さて、次はいりこの選び方。水だし作りにコツなどなく、大切なのはただ一つ、「いい、いりこ」を使うこと。そこで登場するのが、いりこの製造・加工元〈やまくに〉の山下公一さん。
東京では〈d47 design travel store〉や〈FOOD&COMPANY〉などで取り扱いがある〈やまくに〉のいりこは、料理家からの信頼も厚い。香川県観音寺市にある、家族経営の小さな製造元が広く知られるようになったのは、「丁寧な手仕事にとことんこだわったから」と山下さん。
「創業は明治20(1887)年ですが、15年前に組織を清算して、一からスタートして今の形になりました。僕らを再建に導いてくれたのが、かねてご縁のあった料理家の辰巳芳子先生なんです」
山下さんたち家族が辰巳先生から伝授されたのは、いりこの手割りと乾煎りという昔ながらの作業。
「最初は全否定でしたが、先生のやり方を忠実に再現するということで、辰巳式いりこだしの製造を任せてくれました。“辰巳式いりこだしパック”や“パリパリ焙煎いりこ”はうちの大切な商品です」
焙煎したいりこで取っただしには、力強いコクと旨味があり、苦味やえぐ味は一切ない。これで作ったうどんつゆは……、自分を料理上手だと思い込んでしまうほど滋味深い。

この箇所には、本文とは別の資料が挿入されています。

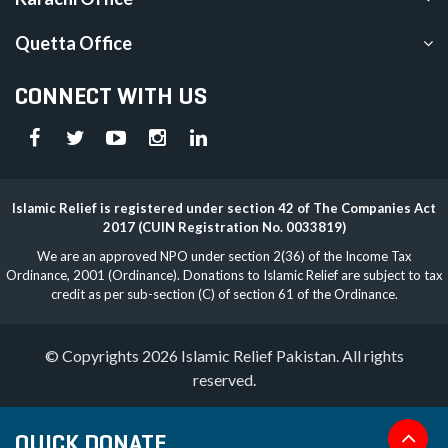
Quetta Office
CONNECT WITH US
Islamic Relief is registered under section 42 of The Companies Act
2017 (CUIN Registration No. 0033819)
We are an approved NPO under section 2(36) of the Income Tax
Ordinance, 2001 (Ordinance). Donations to Islamic Relief are subject to tax
credit as per sub-section (C) of section 61 of the Ordinance.
© Copyrights 2026 Islamic Relief Pakistan. All rights
reserved.
QUICK DONATE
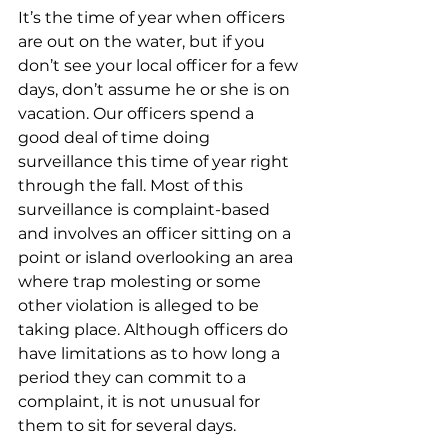
It’s the time of year when officers 
are out on the water, but if you 
don’t see your local officer for a few 
days, don’t assume he or she is on 
vacation. Our officers spend a 
good deal of time doing 
surveillance this time of year right 
through the fall. Most of this 
surveillance is complaint-based 
and involves an officer sitting on a 
point or island overlooking an area 
where trap molesting or some 
other violation is alleged to be 
taking place. Although officers do 
have limitations as to how long a 
period they can commit to a 
complaint, it is not unusual for 
them to sit for several days.  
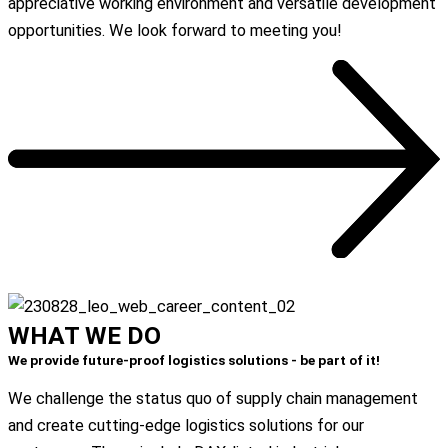
appreciative working environment and versatile development
opportunities. We look forward to meeting you!
All Job Postings
WHAT
WE
DO
We provide future-proof logistics solutions - be part of it!
We challenge the status quo of supply chain management
and create cutting-edge logistics solutions for our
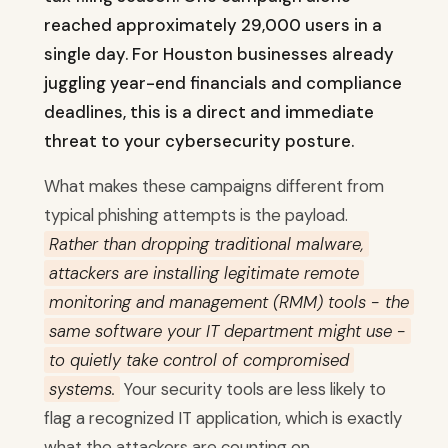
reached approximately 29,000 users in a
single day. For Houston businesses already
juggling year-end financials and compliance
deadlines, this is a direct and immediate
threat to your cybersecurity posture.
What makes these campaigns different from
typical phishing attempts is the payload.
Rather than dropping traditional malware,
attackers are installing legitimate remote
monitoring and management (RMM) tools - the
same software your IT department might use -
to quietly take control of compromised
systems.
Your security tools are less likely to
flag a recognized IT application, which is exactly
what the attackers are counting on.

「ぜひ一度、銀付きのいりこで引いただしを飲んでみてください。銀付きの漁期は7月、ミズクラゲの群れが発生するわずか2週間のうちです。クラゲがクッションになって、網の摩擦でうろこがはがれることなく掬われたいりこで、脂が少なく身も締まっていて、上品なだしが引けます」
しみじみおいしいいりこだしの味噌汁を一杯飲めば、「なんだか幸せ」と思える。そんな力のある〈やまくに〉のいりこなのです。